Em que os dois se completam?
Para J. Lacan o Um articula-se ao fato de que “ele não se pensa, nem mesmo sozinho (…). Quando o Um se articula destaca-se exatamente isto: não há dois. Eu lhes disse, isso é um dizer…o que se interpreta imediatamente por nós – não há relação sexual.”[2]
A interpretação é a palavra usada para falar de como se completam, como se articulam, os dois aforismos. E ao “não há dois” virá se acrescentar “há o corpo”[3]. Logo, o Um supõe uma articulação com o corpo. E segundo a orientação lacaniana, o corpo aparece como o Outro do significante, ou seja, o corpo se apresenta no título Encore [Mais, Ainda, livro 20] como en corps e o Outro (com maiúscula) é o corpo, entende-se como “já se dirigir em direção ao registro do real”[4].
E J. Lacan, em seu último livro do Seminário (lição de 17 de janeiro de 1978) nos propõe um neologismo “Os trumains” para nos falar do ser humano, do ser humano perfurado, mostrando o simbólico em sua inadequação: “o significante é responsável pela não-relação sexual nos seres humanos”. Podemos aí identificar que: “o modelo do ato analítico no ultimíssimo ensino e na prática derradeira de Lacan é o corte”[5].
Seguindo esse fio, temos que a interpretação é ler de outra maneira: “o sujeito suposto saber ler de outra maneira, com a condição de ligar a outra maneira à sigla S(Ⱥ)”[6]
O Um e as entrevistas preliminares
O ato analítico, o corte, o ler de outro modo, os trumains, ou como se joga o jogo nos começos de uma análise? Quando alguém vem nos ver pela primeira vez, para Lacan, isto se compensará (no discurso do mestre) “(…) no dia em que isso for, o discurso analítico”[7]. E ele continua com o que ressalta no assunto das entrevistas preliminares: “É o confronto de corpos.

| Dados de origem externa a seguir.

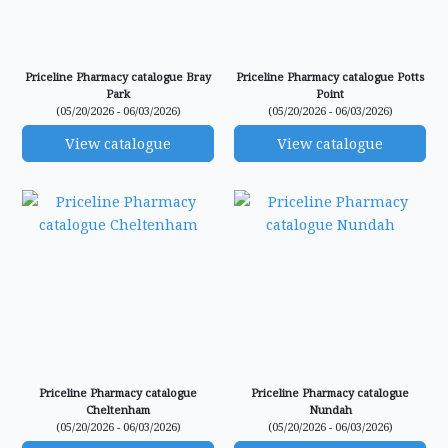
Priceline Pharmacy catalogue Bray
Priceline Pharmacy catalogue Potts
Park
Point
(05/20/2026 - 06/03/2026)
(05/20/2026 - 06/03/2026)
View catalogue
View catalogue
Priceline Pharmacy catalogue
Priceline Pharmacy catalogue
Cheltenham
Nundah
(05/20/2026 - 06/03/2026)
(05/20/2026 - 06/03/2026)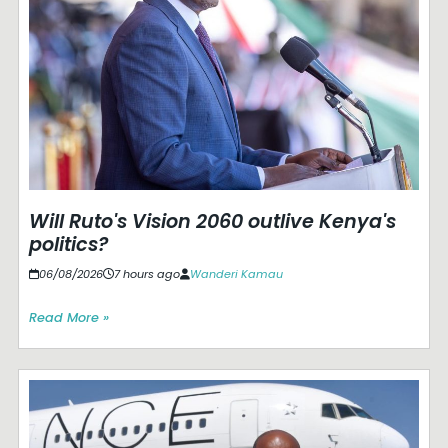
Will Ruto's Vision 2060 outlive Kenya's
politics?
06/08/2026
7 hours ago
Wanderi Kamau
Read More »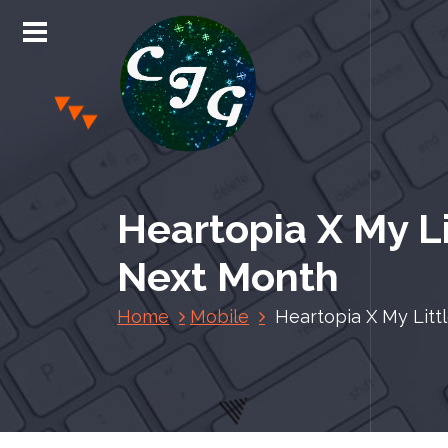
S
k
i
p
t
o
c
Chris Jones Gaming
o
n
Heartopia X My Li
t
e
Next Month
n
t
Home
Mobile
Heartopia X My Litt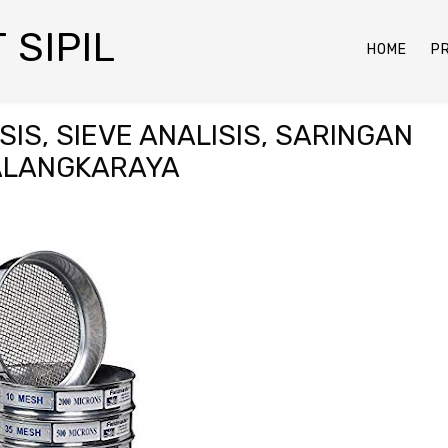
 SIPIL
HOME
P
IS, SIEVE ANALISIS, SARINGAN
PALANGKARAYA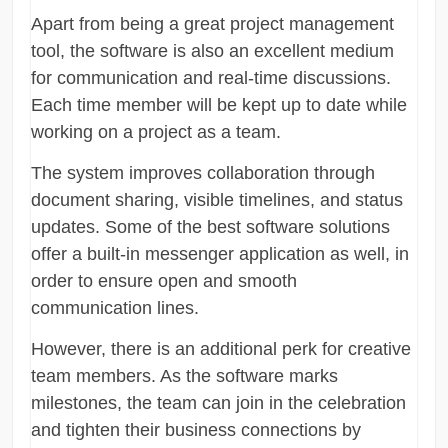
Apart from being a great project management
tool, the software is also an excellent medium
for communication and real-time discussions.
Each time member will be kept up to date while
working on a project as a team.
The system improves collaboration through
document sharing, visible timelines, and status
updates. Some of the best software solutions
offer a built-in messenger application as well, in
order to ensure open and smooth
communication lines.
However, there is an additional perk for creative
team members. As the software marks
milestones, the team can join in the celebration
and tighten their business connections by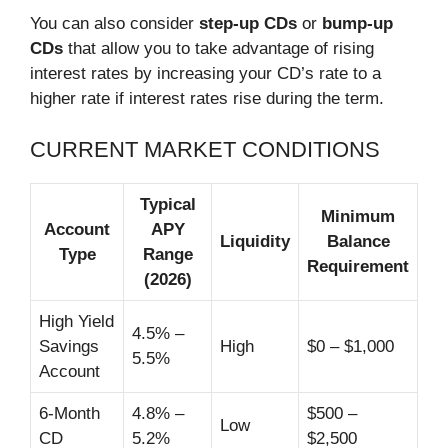
You can also consider
step-up CDs
or
bump-up
CDs
that allow you to take advantage of rising
interest rates by increasing your CD’s rate to a
higher rate if interest rates rise during the term.
CURRENT MARKET CONDITIONS
Typical
Minimum
Account
APY
Liquidity
Balance
Type
Range
Requirement
(2026)
High Yield
4.5% –
Savings
High
$0 – $1,000
5.5%
Account
6-Month
4.8% –
$500 –
Low
CD
5.2%
$2,500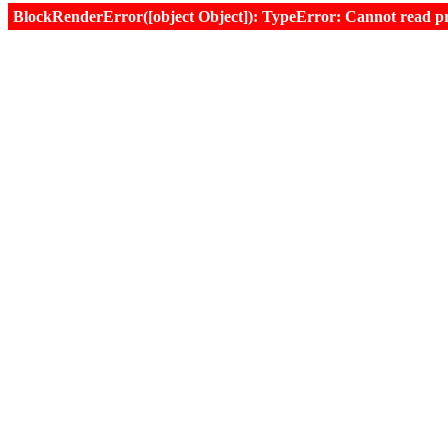
BlockRenderError([object Object]): TypeError: Cannot read prop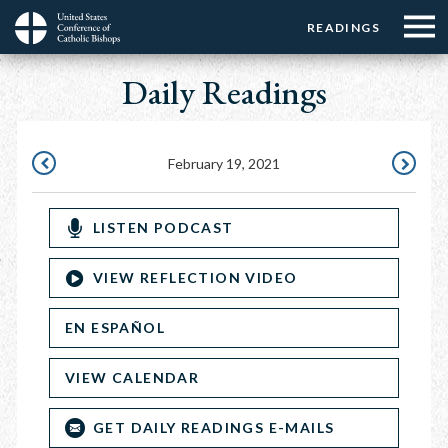
Menu:
Menu:
Skip
READINGS
Top
Top
to
Main
☰
Buttons
main
Daily Readings
navigation
Menu
content
February 19, 2021
FEBRUARY
FEBRUAR
18,
20,
LISTEN PODCAST
2021
2021
VIEW REFLECTION VIDEO
EN ESPAÑOL
VIEW CALENDAR
GET DAILY READINGS E-MAILS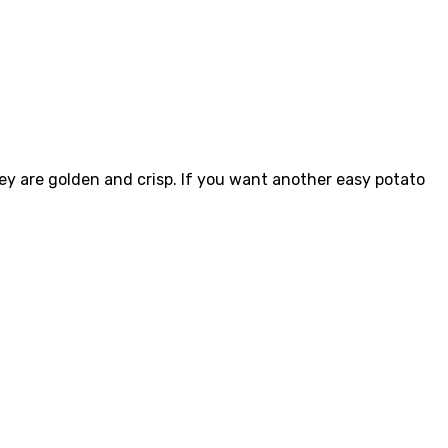
hey are golden and crisp. If you want another easy potato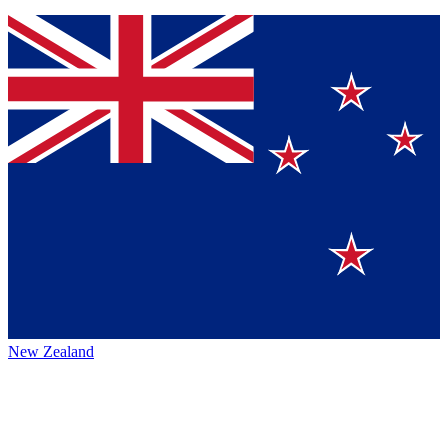
New Zealand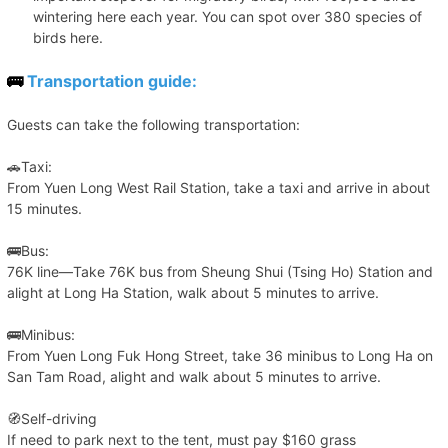
wintering here each year. You can spot over 380 species of
birds here.
🚌
Transportation guide:
Guests can take the following transportation:
🚗Taxi:
From Yuen Long West Rail Station, take a taxi and arrive in about
15 minutes.
🚌Bus:
76K line—Take 76K bus from Sheung Shui (Tsing Ho) Station and
alight at Long Ha Station, walk about 5 minutes to arrive.
🚌Minibus:
From Yuen Long Fuk Hong Street, take 36 minibus to Long Ha on
San Tam Road, alight and walk about 5 minutes to arrive.
🧭Self-driving
If need to park next to the tent, must pay $160 grass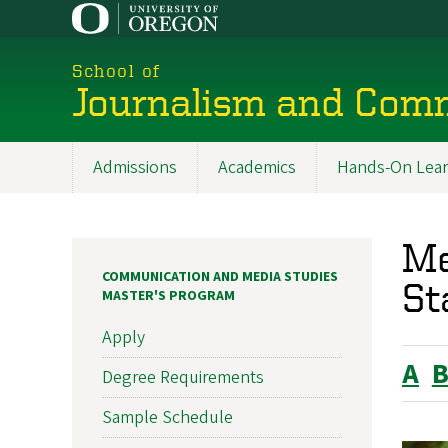
Skip
to
main
School of
content
Journalism and Com
Admissions
Academics
Hands-On Lear
Main
navigation
Me
COMMUNICATION AND MEDIA STUDIES
St
MASTER'S PROGRAM
Apply
A
Degree Requirements
Sample Schedule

É justamente porque isso parte desse encontro de corpos que não será mais questão disso a partir do momento em que se entra no discurso analítico”[8].
Terminarei a leitura com uma vinheta ocorrida em um controle/supervisão: deixar o analisante falar muito, não fazendo o corte da sessão, é um jeito de o analista falar muito, mesmo que ele fique em silêncio absoluto. Portanto, a meu ver, somente a prática interpretativa do corte implica a fala do analista que fala a partir do silêncio.